Tosse e raffreddore nei bambini: l’aerosol non è la soluzione

Tosse e raffreddore sono problemi frequenti nei figli con l'arrivo del freddo. L'aerosol per i bambini non rappresenta una soluzione al problema

Un incredibile luogo comune da parte della scienza medica, che ci portiamo fin dalla sua comparsa sul mercato (ovvero negli anni ’70). E’ necessario dunque fare un’importante precisazione sull’aerosol per bambini.
Contrariamente a quanto pensano migliaia di famiglie, questo strumento casalingo non ha efficacia sui malesseri comuni come tosse e raffreddore nei bambini, che nella maggior parte dei casi se ne vanno dopo aver fatto il loro corso. L’associazione dei pediatri è intervenuta di recente per affrontare la problematica, sottolineando l’importanza di seguire altre tipologie di cura, attraverso accorgimenti da seguire ed evitando l’utilizzo dell’aerosol.

In pratica secondo le loro indicazioni, è più utile effettuare lavaggi nasali quando sono presenti muco e catarri nelle vie respiratorie, tenere la temperatura in casa strettamente controllata e che non deve essere superiore a 20°. Inoltre l’umidità all’interno dell’abitazione non deve superare il 55 percento, nel caso vi trovate in un ambiente troppo umido è utile procurarsi i deumidificatori. I vostri bambini devono tenere sempre pulite le mani, e per il naso utilizzare solo fazzoletti usa e getta.
Un altro elemento da tenere presente è che i bambini devono bere di frequente, l’idratazione regolare è fondamentale per la salute dei bambini.

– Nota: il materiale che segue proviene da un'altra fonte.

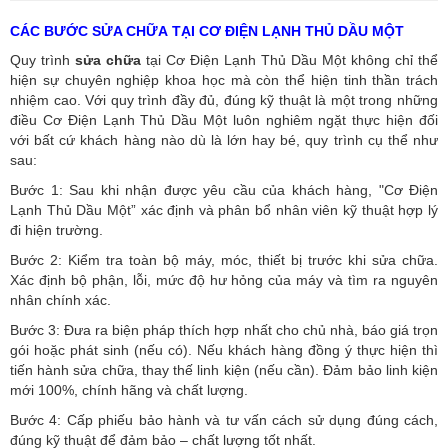
CÁC BƯỚC SỬA CHỮA TẠI CƠ ĐIỆN LẠNH THỦ DẦU MỘT
Quy trình
sửa chữa
tại Cơ Điện Lạnh Thủ Dầu Một không chỉ thể
hiện sự chuyên nghiệp khoa học mà còn thể hiện tinh thần trách
nhiệm cao. Với quy trình đầy đủ, đúng kỹ thuật là một trong những
điều Cơ Điện Lạnh Thủ Dầu Một luôn nghiêm ngặt thực hiện đối
với bất cứ khách hàng nào dù là lớn hay bé, quy trình cụ thể như
sau:
Bước 1: Sau khi nhận được yêu cầu của khách hàng, "Cơ Điện
Lạnh Thủ Dầu Một” xác định và phân bổ nhân viên kỹ thuật hợp lý
đi hiện trường.
Bước 2: Kiểm tra toàn bộ máy, móc, thiết bị trước khi sửa chữa.
Xác định bộ phận, lỗi, mức độ hư hỏng của máy và tìm ra nguyên
nhân chính xác.
Bước 3: Đưa ra biện pháp thích hợp nhất cho chủ nhà, báo giá trọn
gói hoặc phát sinh (nếu có).
Nếu khách hàng đồng ý thực hiện thì
tiến hành sửa chữa, thay thế linh kiện (nếu cần). Đảm bảo linh kiện
mới 100%, chính hãng và chất lượng.
Bước 4: Cấp phiếu bảo hành và tư vấn cách sử dụng đúng cách,
đúng kỹ thuật để đảm bảo – chất lượng tốt nhất.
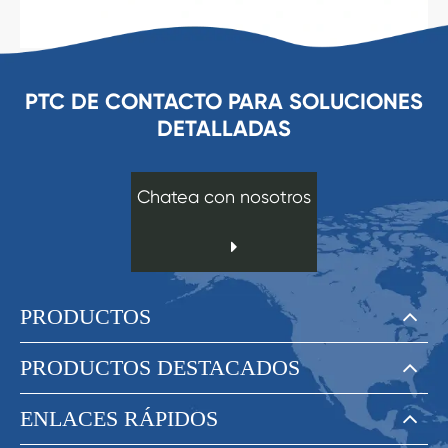
PTC DE CONTACTO PARA SOLUCIONES
DETALLADAS
Chatea con nosotros
PRODUCTOS
PRODUCTOS DESTACADOS
ENLACES RÁPIDOS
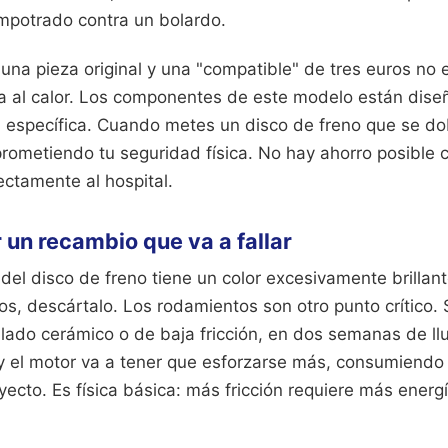
mpotrado contra un bolardo.
 una pieza original y una "compatible" de tres euros no e
cia al calor. Los componentes de este modelo están dise
a específica. Cuando metes un disco de freno que se do
rometiendo tu seguridad física. No hay ahorro posible c
ectamente al hospital.
un recambio que va a fallar
 del disco de freno tiene un color excesivamente brillan
os, descártalo. Los rodamientos son otro punto crítico.
lado cerámico o de baja fricción, en dos semanas de llu
 y el motor va a tener que esforzarse más, consumiend
yecto. Es física básica: más fricción requiere más energí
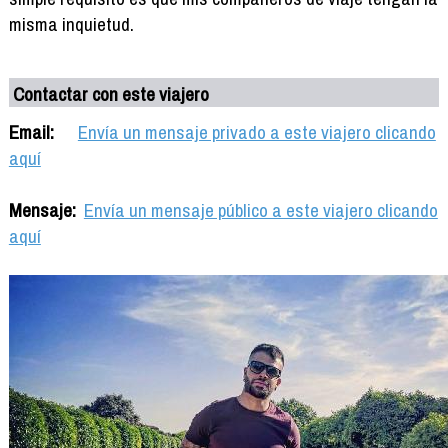
misma inquietud.
Contactar con este viajero
Email:
Envía un mensaje privado a este viajero clicando
aquí
Mensaje:
Envía un mensaje público a este viajero clicando
aquí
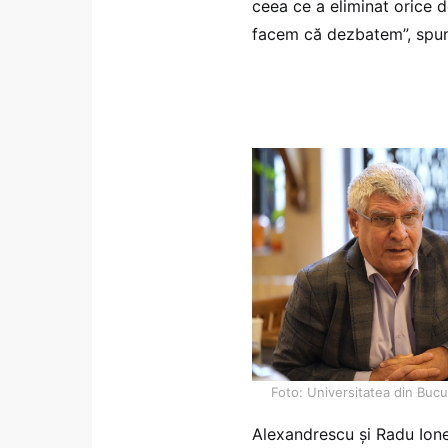
ceea ce a eliminat orice d
facem că dezbatem”, spun
Foto: Universitatea din Buc
Alexandrescu și Radu Iones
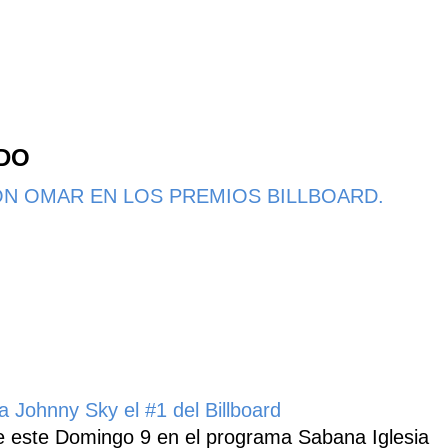
NDO
N OMAR EN LOS PREMIOS BILLBOARD.
 Johnny Sky el #1 del Billboard
 este Domingo 9 en el programa Sabana Iglesia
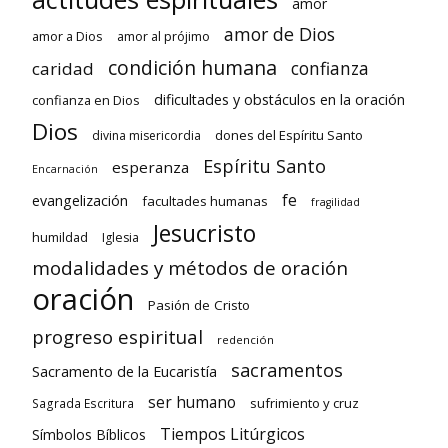
amor
amor de Dios
amor a Dios
amor al prójimo
condición humana
confianza
caridad
dificultades y obstáculos en la oración
confianza en Dios
Dios
dones del Espíritu Santo
divina misericordia
Espíritu Santo
esperanza
Encarnación
fe
evangelización
facultades humanas
fragilidad
Jesucristo
humildad
Iglesia
modalidades y métodos de oración
oración
Pasión de Cristo
progreso espiritual
redención
sacramentos
Sacramento de la Eucaristía
ser humano
sufrimiento y cruz
Sagrada Escritura
Tiempos Litúrgicos
Símbolos Bíblicos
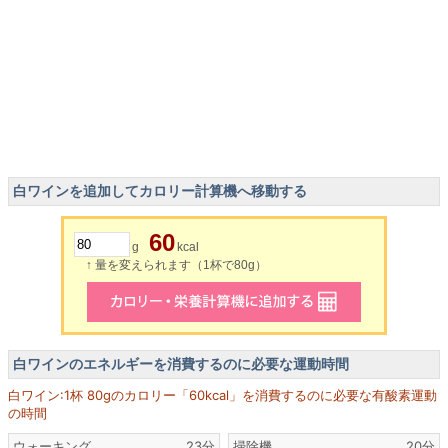
白ワインを追加してカロリー計算機へ移動する
60
g
kcal
↑ 量を変えられます（1杯で80g）
白ワインのエネルギーを消費するのに必要な運動時間
白ワイン:1杯 80gのカロリー「60kcal」を消費するのに必要な有酸素運動
の時間
ウォーキング
23分
掃除機
20分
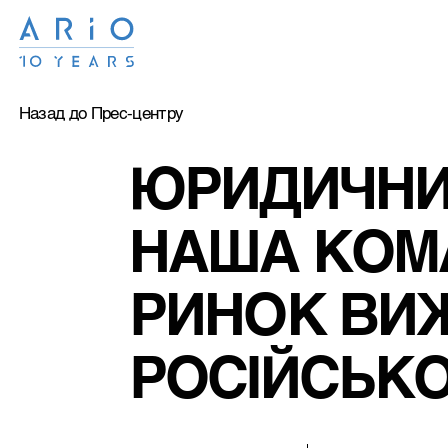
Назад до Прес-центру
ЮРИДИЧНИЙ
НАША КОМ
РИНОК ВИЖ
РОСІЙСЬКОЇ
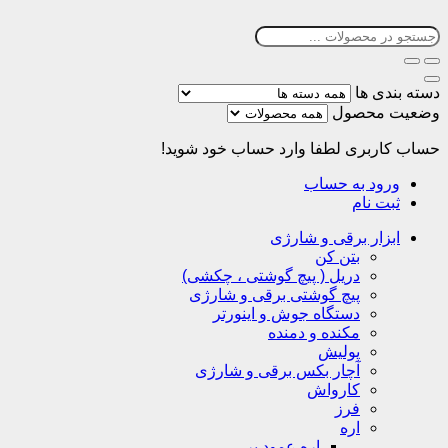
دسته بندی ها
وضعیت محصول
حساب کاربری
لطفا وارد حساب خود شوید!
ورود به حساب
ثبت نام
ابزار برقی و شارژی
بتن کن
دریل ( پیچ گوشتی ، چکشی)
پیچ گوشتی برقی و شارژی
دستگاه جوش و اینورتر
مکنده و دمنده
پولیش
آچار بکس برقی و شارژی
کارواش
فرز
اره
اره عمود بر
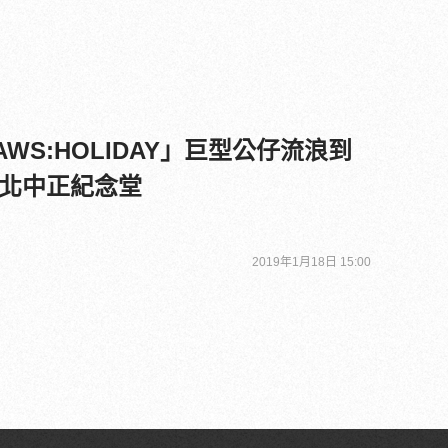
WS:HOLIDAY」巨型公仔流浪到
北中正紀念堂
2019年1月18日 15:00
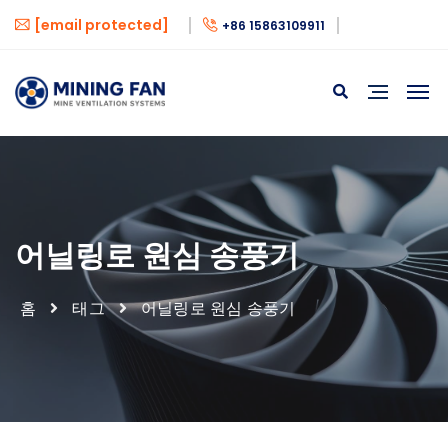
[email protected]
+86 15863109911
어닐링로 원심 송풍기
홈
태그
어닐링로 원심 송풍기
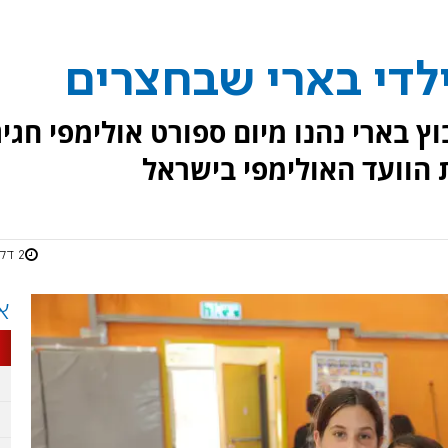
ילדי בארי שבחצרים
קיבוץ בארי נהנו מיום ספורט אולימפי חגיג
 הוועד האולימפי בישראל
2 דקות
א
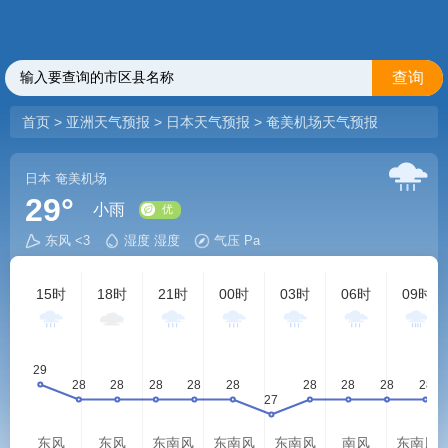
查询
首页
>
亚洲天气预报
>
日本天气预报
>
奄美机场天气预报
日本
奄美机场
29°
小雨
东风 <3
湿度 湿度
气压 Pa
优
15时
18时
21时
00时
03时
06时
09时
东风
东风
东南风
东南风
东南风
南风
东南风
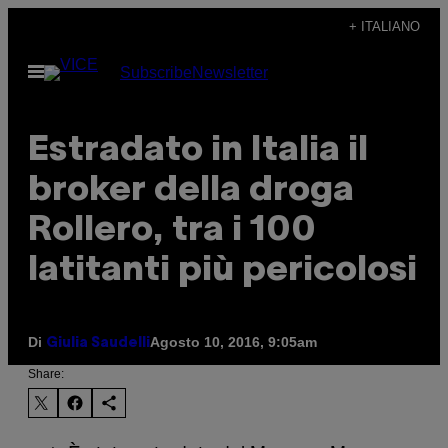
Vai
+ ITALIANO
al
Apri
Subscribe
Newsletter
contenuto
il
menu
Estradato in Italia il
broker della droga
Rollero, tra i 100
latitanti più pericolosi
Di
Agosto 10, 2016, 9:05am
Giulia Saudelli
Share:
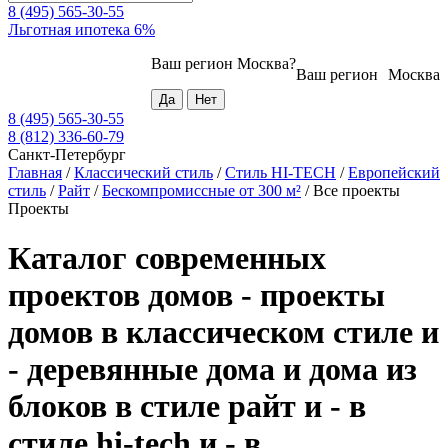
8 (495) 565-30-55
Льготная ипотека 6%
Ваш регион
Москва
?
Ваш регион
Москва
8 (495) 565-30-55
8 (812) 336-60-79
Санкт-Петербург
Главная
/
Классический стиль
/
Стиль HI-TECH
/
Европейский
стиль
/
Райт
/
Бескомпромиссные от 300 м²
/
Все проекты
Проекты
Каталог современных
проектов домов - проекты
домов в классическом стиле и
- деревянные дома и дома из
блоков в стиле райт и - в
стиле hi-tech и - в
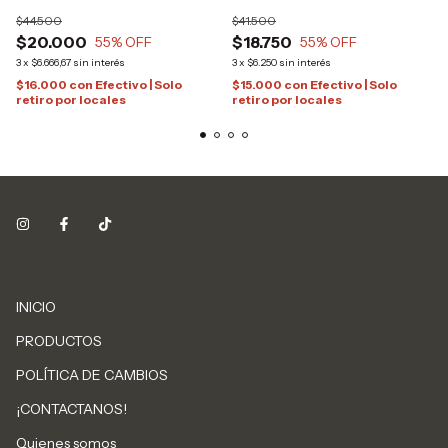
$44.500
$41.500
$20.000
$18.750
55
% OFF
55
% OFF
3
x
$6.666,67
sin interés
3
x
$6.250
sin interés
$16.000
con
Efectivo | Solo
$15.000
con
Efectivo | Solo
retiro por locales
retiro por locales
INICIO
PRODUCTOS
POLÍTICA DE CAMBIOS
¡CONTACTANOS!
Quienes somos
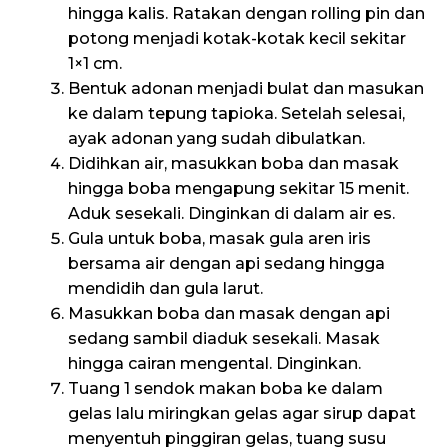
hingga kalis. Ratakan dengan rolling pin dan
potong menjadi kotak-kotak kecil sekitar
1×1 cm.
Bentuk adonan menjadi bulat dan masukan
ke dalam tepung tapioka. Setelah selesai,
ayak adonan yang sudah dibulatkan.
Didihkan air, masukkan boba dan masak
hingga boba mengapung sekitar 15 menit.
Aduk sesekali. Dinginkan di dalam air es.
Gula untuk boba, masak gula aren iris
bersama air dengan api sedang hingga
mendidih dan gula larut.
Masukkan boba dan masak dengan api
sedang sambil diaduk sesekali. Masak
hingga cairan mengental. Dinginkan.
Tuang 1 sendok makan boba ke dalam
gelas lalu miringkan gelas agar sirup dapat
menyentuh pinggiran gelas, tuang susu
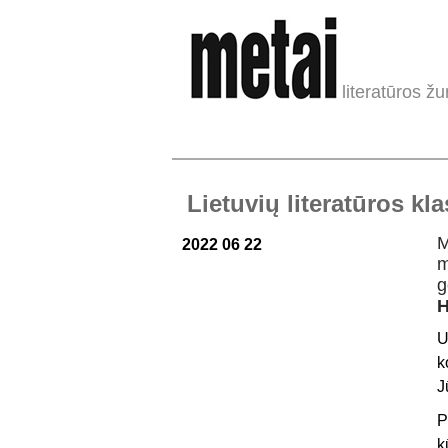
literatūros žu
Lietuvių literatūros kl
M
2022 06 22
m
g
H
U
k
J
P
k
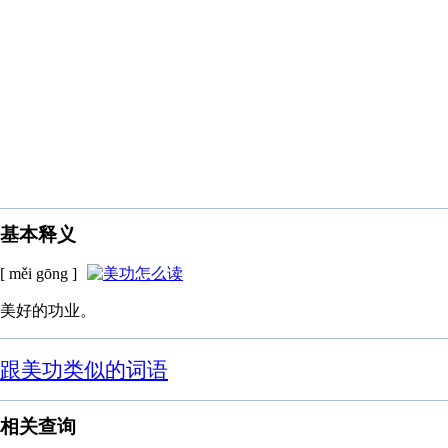
基本释义
[ měi gōng ]
美好的功业。
跟美功类似的词语
相关查询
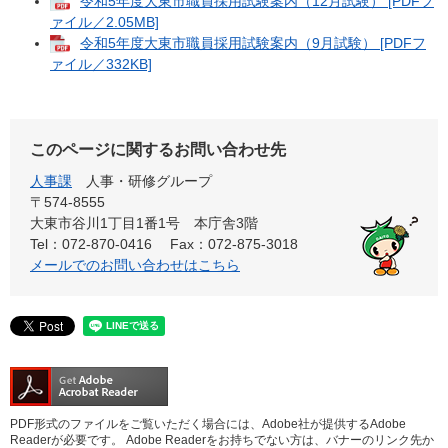
令和5年度大東市職員採用試験案内（12月試験） [PDFフ
ァイル／2.05MB]
令和5年度大東市職員採用試験案内（9月試験） [PDFフ
ァイル／332KB]
このページに関するお問い合わせ先
人事課
人事・研修グループ
〒574-8555
大東市谷川1丁目1番1号 本庁舎3階
Tel：072-870-0416
Fax：072-875-3018
メールでのお問い合わせはこちら
PDF形式のファイルをご覧いただく場合には、Adobe社が提供するAdobe
Readerが必要です。
Adobe Readerをお持ちでない方は、バナーのリンク先か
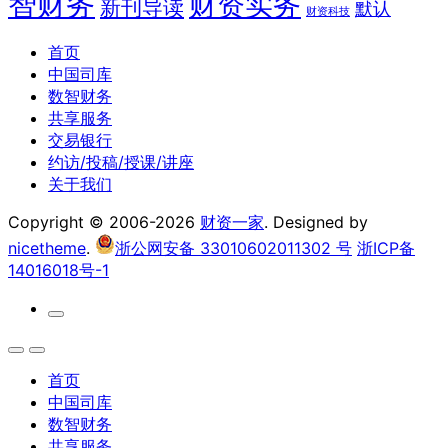
智财务
财资实务
新刊导读
默认
财资科技
首页
中国司库
数智财务
共享服务
交易银行
约访/投稿/授课/讲座
关于我们
Copyright © 2006-2026
财资一家
. Designed by
nicetheme
.
浙公网安备 33010602011302 号
浙ICP备
14016018号-1
首页
中国司库
数智财务
共享服务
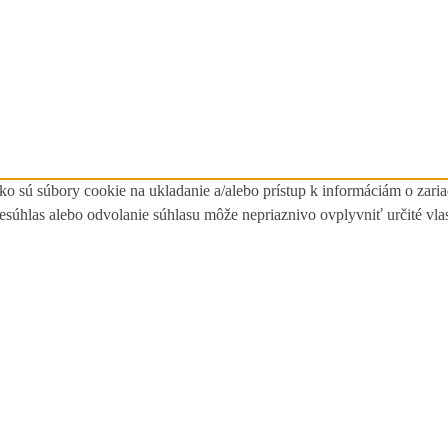
ko sú súbory cookie na ukladanie a/alebo prístup k informáciám o zari
Nesúhlas alebo odvolanie súhlasu môže nepriaznivo ovplyvniť určité vlas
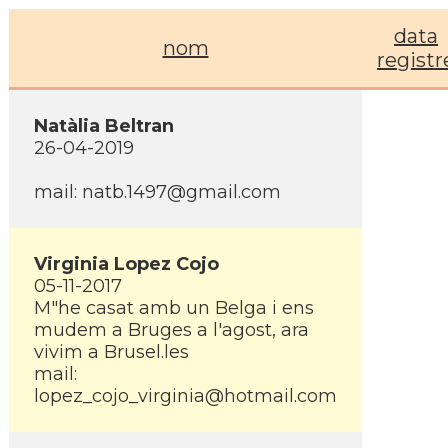
data
nom
registr
Natàlia Beltran
26-04-2019
mail: natb.1497@gmail.com
Virginia Lopez Cojo
05-11-2017
M"he casat amb un Belga i ens
mudem a Bruges a l'agost, ara
vivim a Brusel.les
mail:
lopez_cojo_virginia@hotmail.com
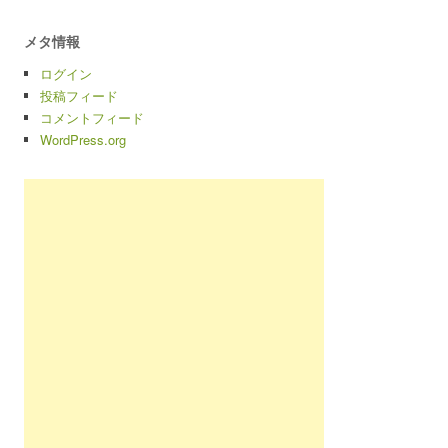
メタ情報
ログイン
投稿フィード
コメントフィード
WordPress.org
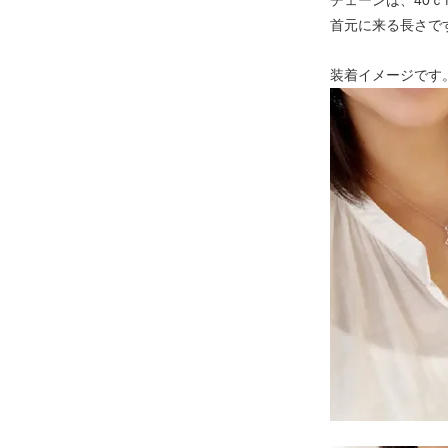
チェーンは、40ｃ
首元に来る長さで
装着イメージです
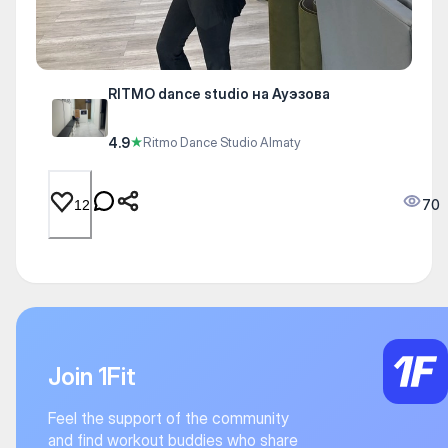
RITMO dance studio на Ауэзова
4.9
★
Ritmo Dance Studio Almaty
70
12
Join 1Fit
Feel the support of the community
and find workout buddies who share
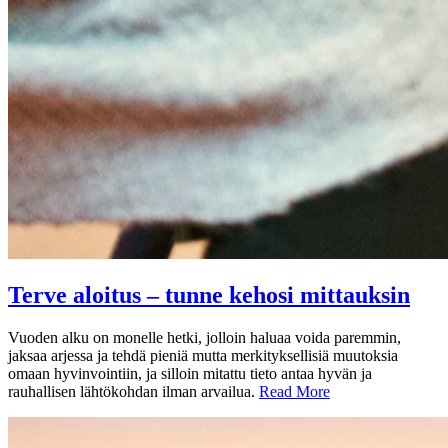
Terve aloitus – tunne kehosi mittauksin
Vuoden alku on monelle hetki, jolloin haluaa voida paremmin,
jaksaa arjessa ja tehdä pieniä mutta merkityksellisiä muutoksia
omaan hyvinvointiin, ja silloin mitattu tieto antaa hyvän ja
rauhallisen lähtökohdan ilman arvailua.
Read More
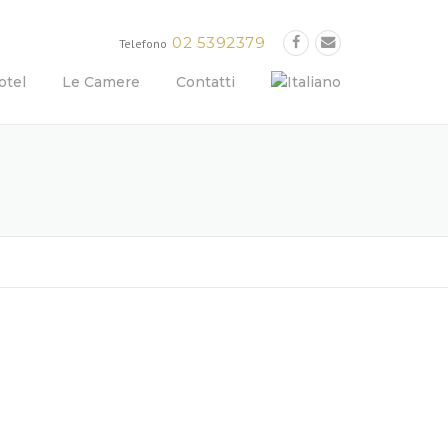
02 5392379
Telefono
otel
Le Camere
Contatti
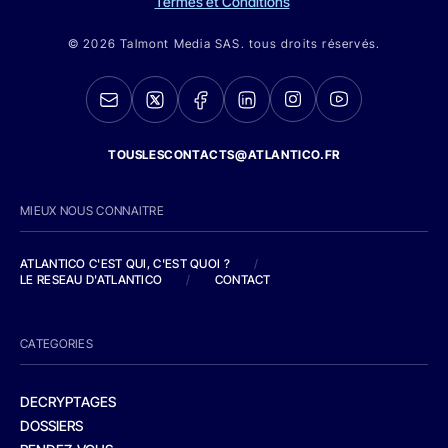
Termes et Conditions
© 2026 Talmont Media SAS. tous droits réservés.
TOUSLESCONTACTS@ATLANTICO.FR
MIEUX NOUS CONNAITRE
ATLANTICO C'EST QUI, C'EST QUOI ?
/
LE RESEAU D'ATLANTICO
/
CONTACT
CATEGORIES
DECRYPTAGES
DOSSIERS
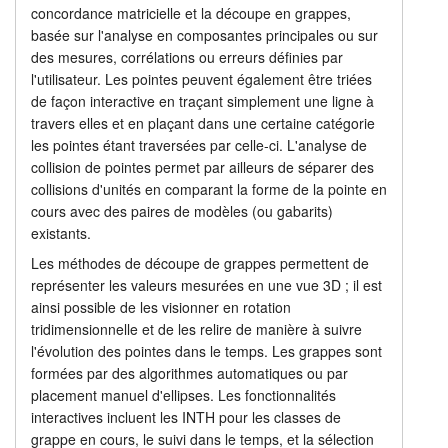
concordance matricielle et la découpe en grappes,
basée sur l'analyse en composantes principales ou sur
des mesures, corrélations ou erreurs définies par
l'utilisateur. Les pointes peuvent également être triées
de façon interactive en traçant simplement une ligne à
travers elles et en plaçant dans une certaine catégorie
les pointes étant traversées par celle-ci. L'analyse de
collision de pointes permet par ailleurs de séparer des
collisions d'unités en comparant la forme de la pointe en
cours avec des paires de modèles (ou gabarits)
existants.
Les méthodes de découpe de grappes permettent de
représenter les valeurs mesurées en une vue 3D ; il est
ainsi possible de les visionner en rotation
tridimensionnelle et de les relire de manière à suivre
l'évolution des pointes dans le temps. Les grappes sont
formées par des algorithmes automatiques ou par
placement manuel d'ellipses. Les fonctionnalités
interactives incluent les INTH pour les classes de
grappe en cours, le suivi dans le temps, et la sélection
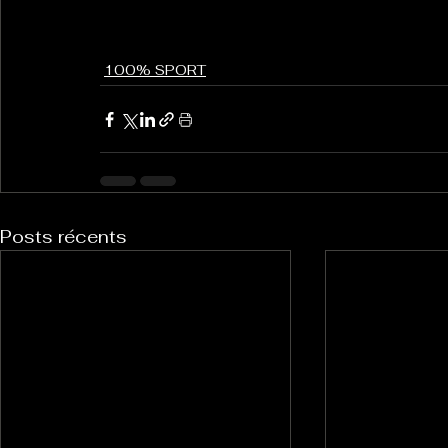
100% SPORT
Posts récents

L’aerosol è considerato utile nel caso di bronchiolite, di laringite e bronchite asmatica . Mentre al contrario per malanni più comuni che colpiscono le vie aeree nei mesi freddi e umidi, non si possono combattere con l’aerosol ma con altri accorgimenti. Dunque lo strumento con cui i genitori tengono immobilizzati i figli per un quarto d’ora respirando in una mascherina per il loro raffreddore o per la loro tosse, è una pratica completamente inutile. Inoltre l’Università degli studi di Milano ha scoperto un problema notevole, che è legato alla composizione delle sostanze liquide che si utilizzano negli aerosol.

L’Associazione Culturale dei Pediatri spiega in cosa consiste questa scoperta: il cortisone presente nelle sostanze fisiologiche usate per fare l’aerosol può creare molti effetti collaterali se utilizzato per lungo tempo. E’ stato fatto un esperimento trattando due gruppi di bambini con due tipi di somministrazione: il primo gruppo ha avuto trattamento con cortisone in aerosol, e il secondo con soluzione fisiologica semplice, sempre attraverso l’ aerosol .
Il risultato? Nessuna differenza sostanziale tra guarigione e durata dei sintomi. Dunque fare i semplici lavaggi nasali con soluzione acqua e sale alle 0,9 percento ha lo stesso effetto sui bambini, però curandoli ed evitando loro futuri effetti collaterali.